Dünya her geçen gün daha fazla adaletsizlik ve çürüme içinde kanıyor. İnsanlar geleceğe ilişkin umutlarını kaybediyor, saklanabilecekleri bir koyun kalmadığını fark ediyorlar.

Buna karşılık dünyanın komünist bir bölmesi var. Hemen bütün dünya ülkelerindeki komünist ve işçi partilerinden oluşuyor.

1800’lerin ilk yarısında burjuvazi, devrimlerin en radikal unsuru haline gelen işçileri satınca, işçi sınıfının öncüleri sınıfı bağımsız bir siyasi programa kavuşturdular.

1800’lerin sonuna varıldığında Avrupa’nın en büyük kapitalist ülkelerinde kitlesel bir güce ulaşan sosyal demokrat işçi partileri faaliyetlerini sürdürüyorlardı. Milyonlarca işçiyi kapsayan bu kitle partileri, emperyalizm döneminde burjuvazileri tarafından hızla düzen içine çekildiler. Reformizmin farklı renkleriyle sınıf uzlaşmacılığı bu partilerin karakteri haline geldi.

Bu genellemeye uymayan başlıca unsur işçi sınıfı iktidarının güncelliğini savunan Bolşeviklerdi. Ekim Devrimi insanlık tarihinin en önemli, en cesur sıçraması olarak kayda geçti. Hızla dünyanın hemen birçok yerinde 1920’li yıllarda komünist partileri kuruldu. Devrimin sıcaklığı ile kendi ülkelerinde devrimlerini aradılar. Eşitlik ve özgürlük için fedakârca ileri atıldılar.

Komünist partilerin sınandığı ve ileri atıldığı bir diğer dönem, ikinci Dünya Savaşı oldu. Sorunu kökünden çözmeye kararlı emperyalist sistemin ileri sürdüğü Nazilerin işgali altında kalan ülkelerde verilen partizan mücadelesi; Yunanistan, İtalya, Fransa, Balkanlar ve birçok yerde destansı bir kahramanlık hikâyesi ve halkların gönlünde yücelmiş ve meşrulaşmış komünist partileri bıraktı.

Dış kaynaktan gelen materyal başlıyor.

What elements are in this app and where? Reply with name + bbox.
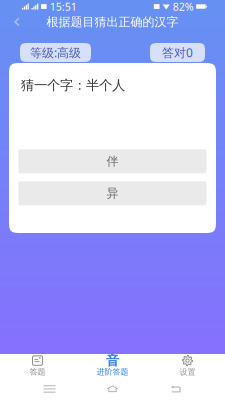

İkinci Dünya Savaşı sonrası, Sovyetler Birliği’nin zaferini bir diğer atılım dönemi izledi. Bir yandan Avrupa’da sosyalist ülkelerin inşası, diğer yandan Asya, Afrika ve Latin Amerika’da sömürge karşıtı mücadeleye öncülük eden komünist partilerin kazandığı meşruiyet ve mevziler tarihe yazıldı.

Bu mücadeleler esnasında büyük köylü kitlelerine öncülük ederek onları zafere taşıyan komünist partileri ortaya çıktı.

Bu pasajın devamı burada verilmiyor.